06-07-2008, 12:26 PM
Thank you so much for all the responses everyone!

I just wanted to add a note for mackie. I haven't lost any under my arms but I have a large bald patch uhhhh down below that I didn't have before :oops: Not sure if its related but I would assume it is. Hateful disease!

Thanks again folks ~hugs~

06-07-2008, 12:36 PM
Hey..me too. My patch has thinned too... :shock:

My underarms could have been Madonna's but today barely enough to make a one turn spit curl.

Legs..one, two razor strokes..done. Sparse.

Overall my body hair has thinned...especially after my last doosy of a flair without OPI nail polish....


06-07-2008, 12:39 PM
I'm not saying we're old...

I think this is normal as one matures....

ducks and runs.....

PS me too

06-07-2008, 03:37 PM
Hmmmm...very strange. I still have the hair on my head, all my "girl" hair down there, and all my leg hair that I always had. Just the hair under my arms has disappeared. Zip, nada, nothing. I don't miss shaving my pits but was just wondering if anyone else has had this experience from sle or if maybe it was the methotrexate.

Now if only my legs would do the same thing......


Pretti in Pink
06-08-2008, 05:39 PM
I've only experienced the slow growth of hair on my legs, everywhere else growing like a weed. But when I was on cytoxan the hair on my head and under my arms were very thin.

06-09-2008, 07:31 PM
I have a thin patch right above my left temple area...and that is where I have these "break outs" periodically.....

06-13-2008, 11:03 AM
My hair starts thinning everytime I go into a flare. I also notice that it gets very 'flat'. I will drag myself out of bed in the morning to get ready for work and am trying to get some body with the round brush but my hair just lays there. A week later and I am feeling better and my hair perks back up, it is really weird, it's like my hair feels bad too. :)

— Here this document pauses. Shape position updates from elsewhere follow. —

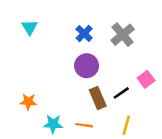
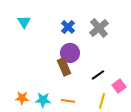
pink square: (146, 79) -> (119, 86), moved
brown rectangle: (98, 98) -> (64, 67), moved
orange star: (28, 102) -> (22, 98), moved

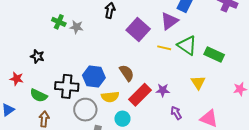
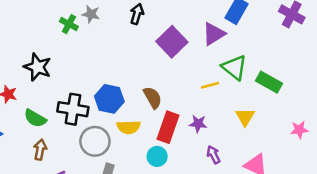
gray star: (76, 27) -> (91, 14), moved
yellow line: (164, 48) -> (210, 85), moved, turned -32
black star: (37, 56) -> (37, 67), size x1.5
red rectangle: (140, 95) -> (168, 127), turned -30
cyan circle: (122, 119) -> (157, 156), moved

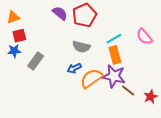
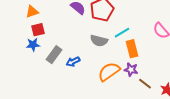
cyan line: (114, 39) -> (122, 33), moved
blue arrow: (74, 68) -> (73, 62), moved
purple star: (114, 76) -> (131, 70), size x0.6

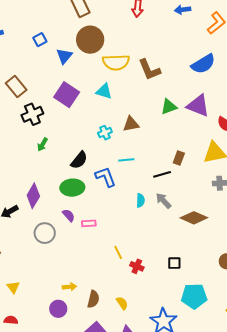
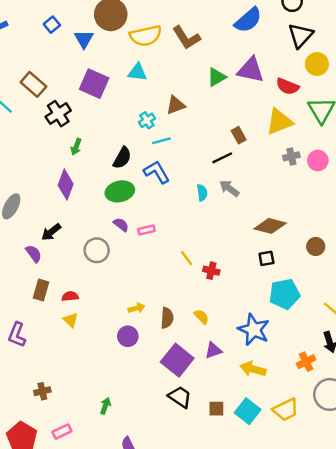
brown rectangle: (179, 158) -> (239, 135), turned -40
cyan line: (126, 160) -> (161, 141), moved
purple diamond: (33, 196) -> (66, 185), moved
brown diamond: (194, 218) -> (270, 226), moved
black square: (174, 263) -> (266, 258), moved
red semicircle: (11, 320) -> (70, 296), moved

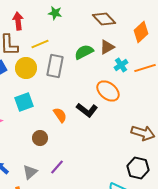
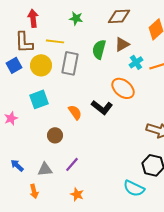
green star: (55, 13) -> (76, 18), moved
brown diamond: (104, 19) -> (119, 16), turned -50
yellow line: (40, 44) -> (55, 41), turned 30
green semicircle: (84, 52) -> (99, 49), turned -48
gray triangle: (30, 172) -> (45, 169), turned 35

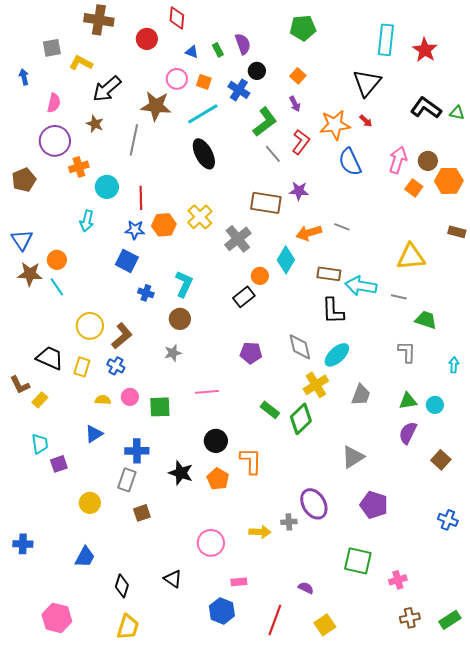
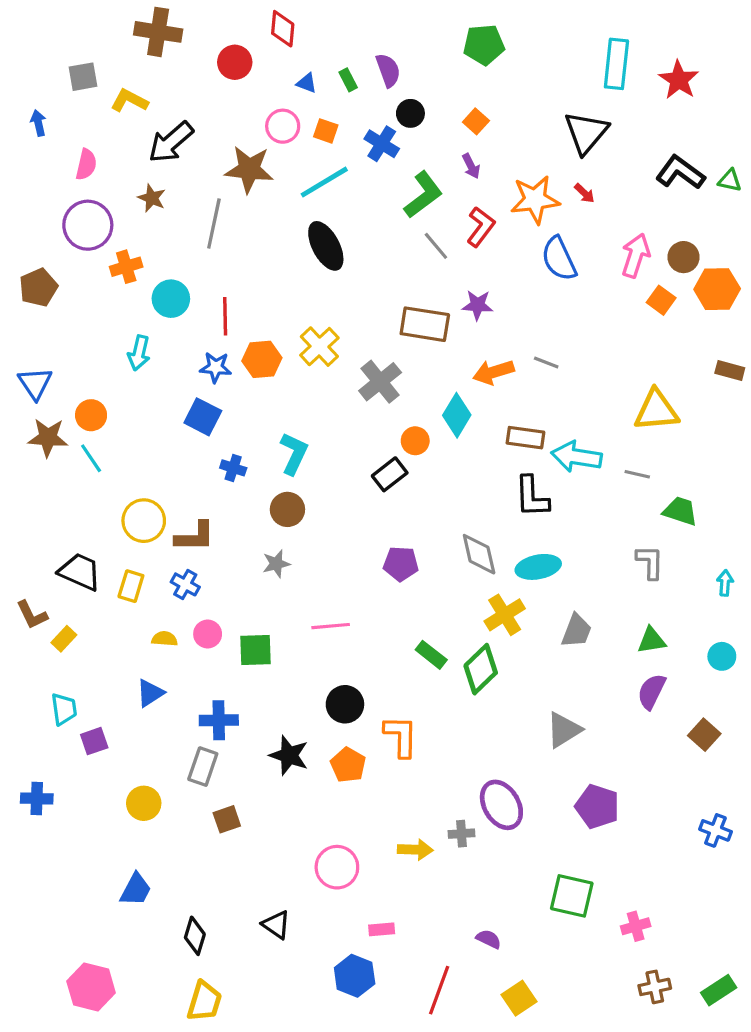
brown L-shape: (122, 336) -> (195, 537), turned 40
cyan ellipse: (337, 355) -> (538, 567), turned 32
cyan circle: (435, 405) -> (722, 656), moved
blue cross: (23, 544) -> (37, 798), moved

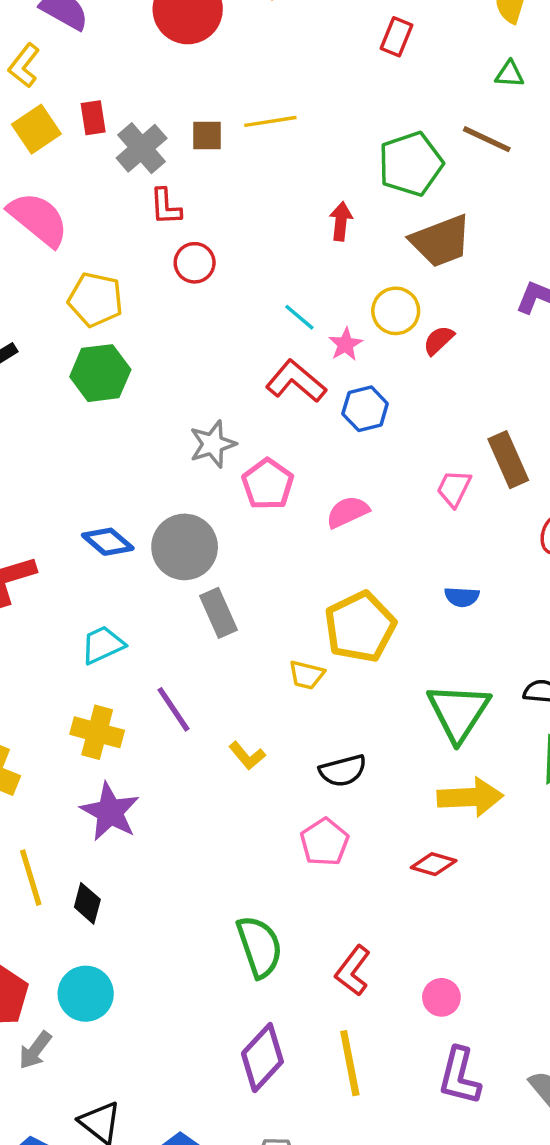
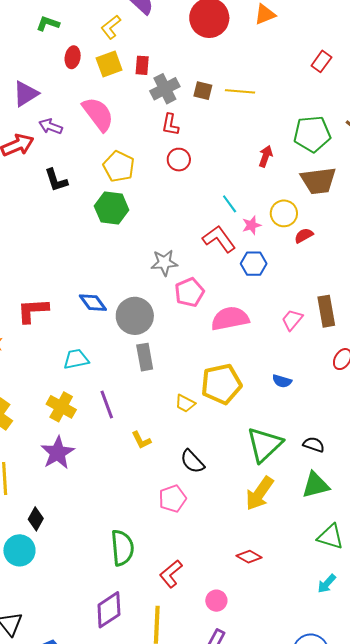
pink semicircle: (348, 512) -> (230, 318), size x1.5
black semicircle: (343, 771) -> (192, 461), turned 48
yellow arrow: (470, 797) -> (259, 493), turned 114
red diamond: (434, 864) -> (249, 557), moved
black diamond: (87, 903) -> (36, 519), moved

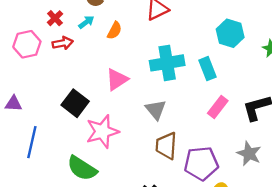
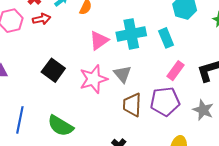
pink triangle: (117, 79) -> (99, 40), moved
pink star: (102, 131) -> (93, 79), moved
blue line: (32, 142) -> (20, 120), moved
purple pentagon: (201, 163) -> (165, 101), moved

I also lost about 80% of my hair a couple years ago. It started growing back while I was losing it so I had the fuzz halo too. Wasn't very attractive. I got a pixie cut though and that looked much better, even gave the illusion of less prednisone puff in my face.

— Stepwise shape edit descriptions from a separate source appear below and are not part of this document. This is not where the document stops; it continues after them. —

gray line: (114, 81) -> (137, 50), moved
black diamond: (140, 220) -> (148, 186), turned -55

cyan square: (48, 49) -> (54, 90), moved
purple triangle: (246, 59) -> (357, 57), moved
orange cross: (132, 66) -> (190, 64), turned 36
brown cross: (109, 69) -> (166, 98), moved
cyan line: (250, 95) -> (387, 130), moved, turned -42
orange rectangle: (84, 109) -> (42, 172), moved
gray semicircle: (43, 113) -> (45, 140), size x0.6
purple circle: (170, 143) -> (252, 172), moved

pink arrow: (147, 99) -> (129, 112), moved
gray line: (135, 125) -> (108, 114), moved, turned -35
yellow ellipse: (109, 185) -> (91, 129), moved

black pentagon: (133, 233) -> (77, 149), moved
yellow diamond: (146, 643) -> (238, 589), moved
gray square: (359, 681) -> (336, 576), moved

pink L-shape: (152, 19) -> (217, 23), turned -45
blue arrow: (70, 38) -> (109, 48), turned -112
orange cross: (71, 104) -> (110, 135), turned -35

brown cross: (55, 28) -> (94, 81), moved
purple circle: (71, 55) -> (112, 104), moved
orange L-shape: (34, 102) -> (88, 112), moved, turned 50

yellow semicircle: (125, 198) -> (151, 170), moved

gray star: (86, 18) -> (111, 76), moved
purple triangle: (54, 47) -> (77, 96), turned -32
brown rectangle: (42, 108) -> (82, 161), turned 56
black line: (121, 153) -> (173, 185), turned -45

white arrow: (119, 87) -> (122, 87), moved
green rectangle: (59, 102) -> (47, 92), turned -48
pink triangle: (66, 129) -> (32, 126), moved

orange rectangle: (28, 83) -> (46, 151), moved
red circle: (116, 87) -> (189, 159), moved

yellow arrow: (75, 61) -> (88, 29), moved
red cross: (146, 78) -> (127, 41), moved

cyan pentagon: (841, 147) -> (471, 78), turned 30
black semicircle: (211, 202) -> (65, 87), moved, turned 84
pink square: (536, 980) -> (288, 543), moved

Anyway, my rheumatologist said it is hair loss from lupus and I have heard the tiny little hairs that are growing back called 'lupus hairs'. I think it is just a symptom of lupus that some people have and some don't.

06-13-2008, 11:45 AM

I have problems with thinning and loss of hair too. The hair on my legs has thinned out big time too. My hair on my head thinned out a lot from what it was. Right before I got diagnosed I had bald spots on my head and it was ugly to say the least and scarey too. The hair under my arms and down south have thinned out too. I think it is absolutely due to Lupus. The medicines help some, but I guess this is a problem that is comon to a lot of us with Lupus and especially with the folks that have the discoid from of the disease.